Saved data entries
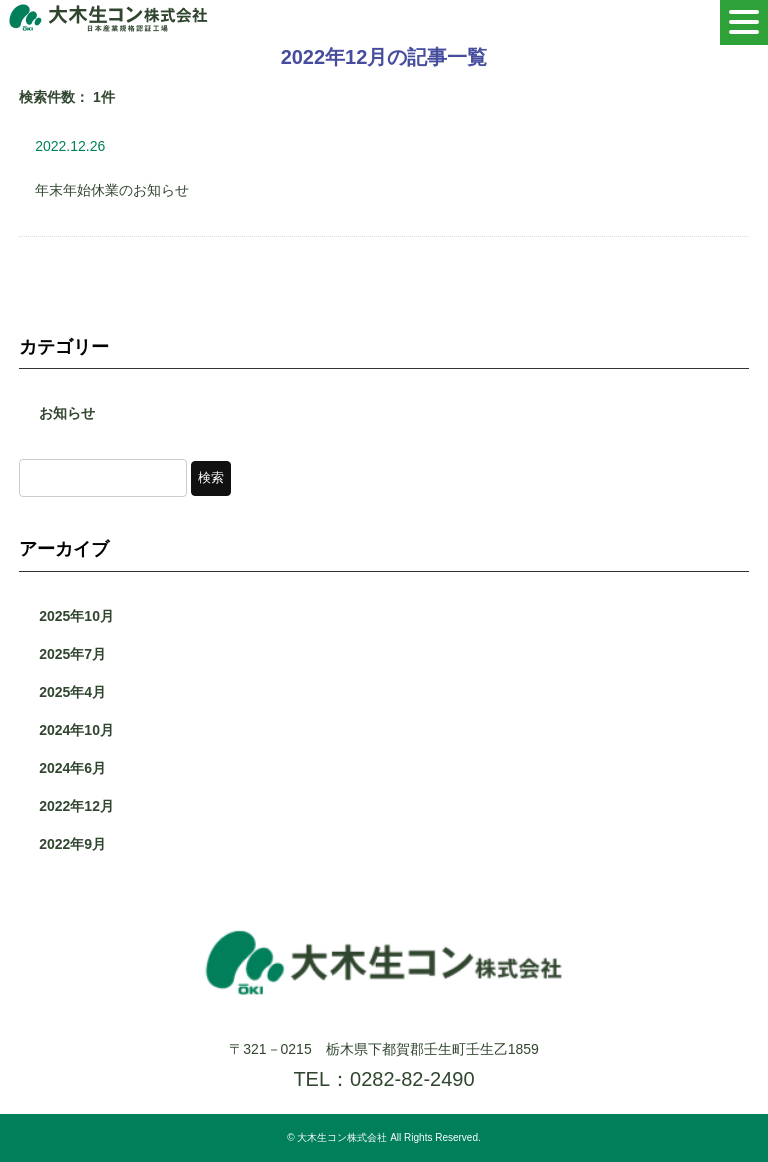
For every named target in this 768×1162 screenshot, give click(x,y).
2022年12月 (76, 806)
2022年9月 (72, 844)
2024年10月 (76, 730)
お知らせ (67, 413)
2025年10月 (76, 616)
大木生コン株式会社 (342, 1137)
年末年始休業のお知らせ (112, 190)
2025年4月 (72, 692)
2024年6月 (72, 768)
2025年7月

Task details » All lines from the one containing "2022年9月 (72, 844)" to the end of the records, both ends included, should be printed exactly and on their own.

Solution »
2022年9月 (72, 844)
2024年10月 (76, 730)
お知らせ (67, 413)
2025年10月 (76, 616)
大木生コン株式会社 (342, 1137)
年末年始休業のお知らせ (112, 190)
2025年4月 (72, 692)
2024年6月 (72, 768)
2025年7月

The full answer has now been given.